┏━━

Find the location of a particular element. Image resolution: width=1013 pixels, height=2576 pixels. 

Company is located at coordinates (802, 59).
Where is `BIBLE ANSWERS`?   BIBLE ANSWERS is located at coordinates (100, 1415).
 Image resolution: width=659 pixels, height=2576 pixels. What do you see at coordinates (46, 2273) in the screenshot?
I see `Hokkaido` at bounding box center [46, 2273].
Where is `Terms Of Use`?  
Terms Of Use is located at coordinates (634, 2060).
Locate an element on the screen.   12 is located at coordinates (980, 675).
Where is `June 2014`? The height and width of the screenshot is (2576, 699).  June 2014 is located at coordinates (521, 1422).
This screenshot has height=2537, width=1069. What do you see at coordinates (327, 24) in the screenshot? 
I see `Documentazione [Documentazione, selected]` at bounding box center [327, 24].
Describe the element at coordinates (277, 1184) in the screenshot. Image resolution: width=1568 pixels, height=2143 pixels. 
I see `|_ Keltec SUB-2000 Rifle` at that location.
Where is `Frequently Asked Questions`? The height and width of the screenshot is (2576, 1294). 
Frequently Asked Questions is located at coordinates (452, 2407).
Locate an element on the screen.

┗━━

→ **INSTRUCTIONS TO FOLLOW**: Retype only the lines running from the line with "is (2576, 1294)." to the end of the listing, including both of those lines.

→ **TASK OUTPUT**:
Where is `Frequently Asked Questions`? The height and width of the screenshot is (2576, 1294). 
Frequently Asked Questions is located at coordinates (452, 2407).
Locate an element on the screen.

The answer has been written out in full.